Annual survey finds a big drop in scores from advocates.

SHERYL P. DENKER

The Burrill Report

“I have never met one among several thousand patient contacts who felt that pharma companies have patient-orientated strategies.”

Big Pharma’s reputation among patient groups tumbled in 2012 with only 34 percent of participants in an annual survey saying multinational firms had an excellent or good reputation compared to 43 percent a year ago.

London-based PatientView’s 2012 annual survey of the corporate reputation of pharma, biotech and the healthcare industry found the industry took a drubbing for a lack of fair pricing policies, lack of transparency in all corporate activities, and poor management of adverse news about products. The industry was ranked seventh overall out of eight healthcare sectors. Only for-profit health insurers scored worse at 24 percent, unchanged from a year ago.

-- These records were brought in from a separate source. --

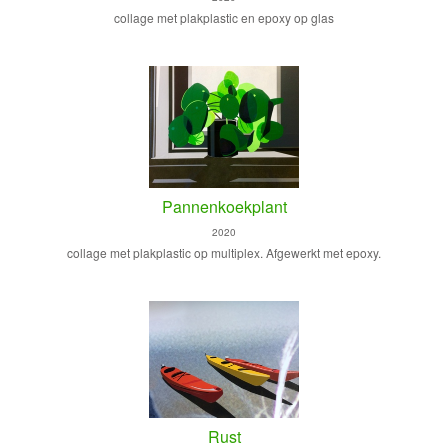
collage met plakplastic en epoxy op glas
Pannenkoekplant
2020
collage met plakplastic op multiplex. Afgewerkt met epoxy.
Rust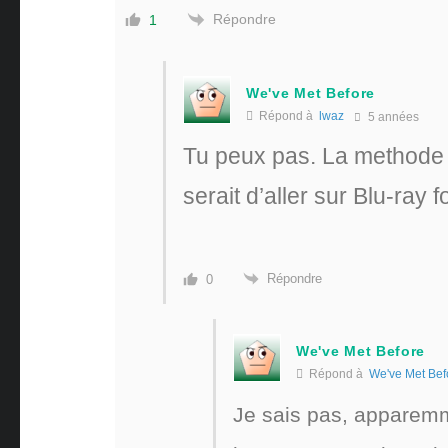
Répondre
1
We've Met Before
Répond à
lwaz
5 années
Tu peux pas. La methode l
serait d’aller sur Blu-ray 
Répondre
0
We've Met Before
Répond à
We've Met Bef
Je sais pas, apparemme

Retail pharmacists boasted the highest score at 62 percent—the same as in 2011—and the medical devices (50 percent) and the biotech industry (44 percent) both bested Big Pharma.

The survey queried 600 international, national, regional, and local patient groups in 56 countries between November and December of 2012. Six indicators of corporate character were ranked. For the pharmaceutical industry, groups scored 29 companies on whether they have an effective patient-centered strategy, the quality of information the company provides to patients, the company’s record on patient safety, the usefulness to patients of the company’s products, whether the company acts with integrity, and the company’s record of transparency with external stakeholders.

Lundbeck, Gilead Sciences, Novartis, Janssen, and Pfizer were the top scoring companies.

PatientView noted that pharmaceutical companies are trying to build new relationships with patients groups and portray themselves as being patient-centric. Nevertheless, patient groups aren’t buying it. “I have never met one among several thousand patient contacts who felt that pharma companies have patient-orientated strategies,” one U.K.-based national patient group noted in the 2012 survey.

“The fundamental flaw,” says PatientView, “seems to be that companies remain overly product-focused in any dealings with patient groups, and still do not truly see the world from a patient perspective.”